Pas encore. Quelqu'un qui y croit définitivement et pour le futur. Je dis qu'il est de notre responsabilité de faire en sorte que les citoyens y comprennent quelque chose. Alors, il y a des choses très simples à faire que je vais défendre simplement. Par exemple, que toutes ces boutiques, ces institutions européennes, veulent bien acheter une page de journal par mois pour expliquer quelles sont les décisions qu'elles préparent. Vous voyez, c'est simple. Ça coûtera beaucoup moins cher que les trucs technocratiques compliqués, que faire appel aux agences de publicité pour faire des campagnes de communication. Qu'on veuille bien nous dire, à nous citoyens, ce que l'on prépare, qui va décider et quand. C'est simple, cela. Et qu'il y ait un jour prochain un lien direct entre le vote des citoyens et la ou les personnalités qui vont diriger l'Union. C'est pourquoi les élections européennes de 2014 vont avoir évidemment une importance très grande. Il y aura un enjeu de foi pédagogique d'exigence pour ceux qui porteront la parole des citoyens en disant "Arrêtez de nous dire que ça va bien, arrêtez même de nous dire que vous faites tous les huit jours le sommet de la dernière chance. Dites-nous ce que vous préparez et assumez vos décisions devant les peuples européens." Moi je voudrais que les dirigeants européens soient mis dans la situation que l'on aille manifester sous leurs fenêtres. Mais personne ne peut aller manifester sous leurs fenêtres, on ne les connaît pas.

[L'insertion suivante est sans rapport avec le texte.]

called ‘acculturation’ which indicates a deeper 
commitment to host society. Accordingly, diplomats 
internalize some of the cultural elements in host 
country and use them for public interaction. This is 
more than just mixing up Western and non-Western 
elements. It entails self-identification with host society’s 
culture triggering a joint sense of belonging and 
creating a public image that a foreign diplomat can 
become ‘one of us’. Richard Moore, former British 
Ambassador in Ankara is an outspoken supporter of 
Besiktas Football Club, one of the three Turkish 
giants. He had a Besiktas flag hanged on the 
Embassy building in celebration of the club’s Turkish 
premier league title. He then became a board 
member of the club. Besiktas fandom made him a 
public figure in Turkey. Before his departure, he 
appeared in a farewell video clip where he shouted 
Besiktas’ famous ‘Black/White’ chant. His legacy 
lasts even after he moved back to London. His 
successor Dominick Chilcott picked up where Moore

On parle dans un contexte particulier, vous le savez très bien, avec des propos au vitriol de la part de personnalités de gauche et du Parti socialiste qui ciblent désormais Angela Merkel et la politique d'austérité soi-disant conduite par l'Allemagne. Voici les phrases que vous avez lues ou entendues dans la presse "L'intransigeance égoïste de Merkel qui ne songe à rien d'autre qu'à l'épargne des déposants Outre-Rhin", ça c'est une phrase signée du Parti socialiste. Claude Bartolone, Président de l'Assemblée Nationale, a estimé qu'il faut maintenant une "confrontation", le mot est bien choisi, avec l'Allemagne. Est-ce que ce discours-là vous inquiète ? 

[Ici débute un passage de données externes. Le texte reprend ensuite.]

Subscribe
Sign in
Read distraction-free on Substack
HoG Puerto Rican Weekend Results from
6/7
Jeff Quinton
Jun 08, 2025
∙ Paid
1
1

C'est un discours profondément inquiétant. J'allais employer des mots encore plus durs...

Pourquoi vous ne le faites pas ? 

J'essaie d'avoir une gamme d'expressions qui ne soient pas choquantes. Pourquoi sont-ce des discours si graves ? Parce que ce sont des discours de démobilisation. Je disais "la patrie est en danger", nous avons au nom de ce peuple français à conduire une politique courageuse, et voilà des gens qui viennent nous expliquer qu'en fait, il n'y a pas d'effort à faire. Parce que ce qu'il y a derrière tout ça, c'est un brin de germanophobie, de vieux sentiments qui consistent à dire que les Allemands sont des égoïstes. Moi je crois que les Allemands ne sont pas plus égoïstes que les Français, que les Italiens ou que les Espagnols. Les peuples ont légitimement à défendre leurs intérêts nationaux. En plus, il y a un ciblage de Angela Merkel à titre personnel comme si elle était responsable de la situation de la France. 

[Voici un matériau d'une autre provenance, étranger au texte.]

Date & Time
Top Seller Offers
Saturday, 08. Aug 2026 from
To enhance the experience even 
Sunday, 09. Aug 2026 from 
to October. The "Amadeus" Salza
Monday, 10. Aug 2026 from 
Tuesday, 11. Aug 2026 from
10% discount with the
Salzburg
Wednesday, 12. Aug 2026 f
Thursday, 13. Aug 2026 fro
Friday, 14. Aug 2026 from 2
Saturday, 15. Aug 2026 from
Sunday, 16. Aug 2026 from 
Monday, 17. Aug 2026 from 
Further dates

Mais est-ce que cela pourrait avoir des conséquences dans les relations franco-allemandes ? 

Laissez-moi juste aller jusqu'à bout de cette idée parce que je la crois centrale. D'abord, cela a un côté ridicule, c'est comme une équipe de foot qui irait voir son équipe concurrente en disant "S'il vous plaît, essayez de jouer moins bien pour que nous puissions marquer quelques buts". C'est comme ça. Evidemment, ce n'est pas ça. Mais, surtout, c'est démobilisateur parce que ça tend à faire croire que les problèmes de notre pays viennent de l'extérieur. Or, les problèmes de notre pays viennent de chez nous. S'il n'y avait qu'une phrase dans ma vie que j'ai sans cesse défendue, c'est que c'est chez nous que sont les difficultés, c'est chez nous que sont les racines des problèmes que nous rencontrons. C'est parce que nous n'avons pas su faire l'Etat fort et léger que la France devrait avoir que nous sommes dans la situation dans laquelle nous sommes. Ce n'est pas la faute de l'Allemagne... 

François Bayrou, il y a un débat en Europe, vous le savez...

Laissez-moi finir. Ce n'est pas de la faute de l'Allemagne si nous n'apprenons pas à lire à nos enfants, vous comprenez ?

Nous comprenons ce que vous voulez dire. Les problèmes sont en France et il ne faut pas faire porter la responsabilité sur l'Allemagne, c'est une chose. 

Parce que cela nous empêche de les identifier et de les traiter.

Mais il y a un débat, ces personnalités de gauche qui s'expriment comme elles le font sont aussi les porte-parole en France d'un débat qui existe, et vous le savez bien au niveau européen. José Manuel Barroso a dit "Tout ce que nous avons fait n'était pas juste", il reconnaît que la politique d'austérité a atteint ses limites en Europe. 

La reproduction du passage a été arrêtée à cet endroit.